このキャメロン・ディアスには、その人物像に思い入れる要素がなく、というより、ハナからそんな見方を拒否してるような佇まいがある。
『ニッポン無責任時代』に始まる一連の「無責任男」を演じた植木等と同じように、人物の背景などなく、ただ周囲を振り回す「キャラクター」として存在してるのだ。

近年のアメリカン・コメディの主流である、ジャド・アパトーの一派が描く、下品で下ネタも満載だけど、最後にはホンワカとさせたり、ある種の教訓を含んだりという、そういうソフト・ランディングを考えず、ひたすらドライな展開に終始してる。


とりあえず、よく採用されたな、と同時によく免職にならんなと、笑っちゃうくらいやる気がない。
公立の中学教師だが、金持ちの御曹司捕まえてるんで、結婚に漕ぎつければ、教師なんぞさっさと辞める構え。だが御曹司の母親は、息子の金でガンガン買い物してるエリザベスが、玉の輿目当てと見抜き、結婚はご破算に。
学校の同僚から一応お別れパーティを開いてもらったものの、同僚の名前も満足に憶えてなかった。
仲間に入るつもりもなかったからだ。
だが玉の輿が失敗に終わり、学校に舞い戻ることに。
エリザベスに気がある体育教師ラッセルは歓迎するが、やたら授業に情熱を燃やす同僚のエイミーとは露骨に敵対する。
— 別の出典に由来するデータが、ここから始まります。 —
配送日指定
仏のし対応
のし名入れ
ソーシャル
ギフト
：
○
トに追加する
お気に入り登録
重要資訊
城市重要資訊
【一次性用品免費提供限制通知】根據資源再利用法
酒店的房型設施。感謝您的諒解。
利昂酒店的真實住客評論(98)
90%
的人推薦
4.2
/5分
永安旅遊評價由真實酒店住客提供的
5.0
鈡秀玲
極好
エリザベスは新学期の授業の初っ端から、「学園映画」をただ見せるだけ。
一応評価の高い映画を選んでいて、エドワード・ジェームス・オルモスが、荒れた生徒たちと真摯に向き合う教師を演じた『落ちこぼれの天使たち』や、モーガン・フリーマンが校長を演じた『リーン・オン・ミー』、ミシェル・ファイファーが熱血教師を演じた『デンジャラス・マインド』など、エリザベスとは似ても似つかない、立派な教師たちを描いた映画を、生徒に見せてるのが可笑しい。
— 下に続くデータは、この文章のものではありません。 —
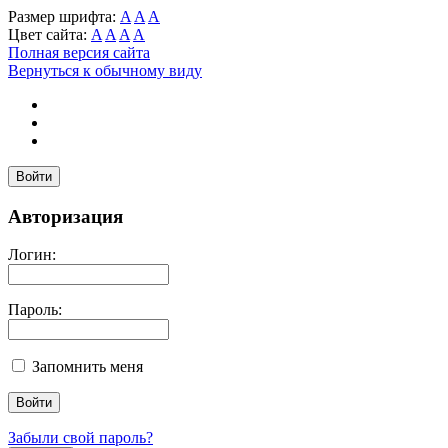
Размер шрифта:
A
A
A
Цвет сайта:
A
A
A
A
Полная версия сайта
Вернуться к обычному виду
Войти
Авторизация
Логин:
Пароль:
Запомнить меня
Забыли свой пароль?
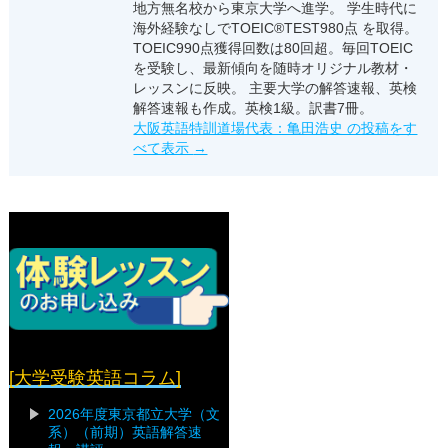
地方無名校から東京大学へ進学。 学生時代に
海外経験なしでTOEIC®TEST980点 を取得。
TOEIC990点獲得回数は80回超。毎回TOEIC
を受験し、最新傾向を随時オリジナル教材・
レッスンに反映。 主要大学の解答速報、英検
解答速報も作成。英検1級。訳書7冊。
大阪英語特訓道場代表：亀田浩史 の投稿をす
べて表示
→
[大学受験英語コラム]
2026年度東京都立大学（文
系）（前期）英語解答速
エリザベスは授業よりもファッション誌のチェックに余念がなく、自己評価も「10点満点で8点」と言い切る。
その足りない2点はバストなのだ。彼女の唯一のコンプレックスであり、
「玉の輿を狙ってバービー体形の女と張り合うのは大変なのよ」
と言ってる。そこに千載一遇のチャンス到来。
イケメンの代理教師スコットと出会う。エリザベスが目ざとく、彼の腕時計が「ジャガー・ルクルト」であることをチェック。それをスコットに告げると「その一族の身内」だと言う。
「玉の輿キターーーー!」
がっちり押さえるにはあとは豊胸手術あるのみ。だが手術代は半端ない。


生徒たちの課外活動の「洗車アルバイト」に目をつけたエリザベスは、「見本をみせてあげる」と、超短パン、ヘソ出しルックで、泡まみれの洗車ショー開始。
たちまち周囲の車が殺到し、課外活動は大盛況に。
エリザベスは洗車代からちゃっかり着服するが、それをエイミーが目撃し、ただちに校長に報告。
だが課外活動で今までにない売り上げを収められたと、校長はエイミーのチクリには耳を貸さない。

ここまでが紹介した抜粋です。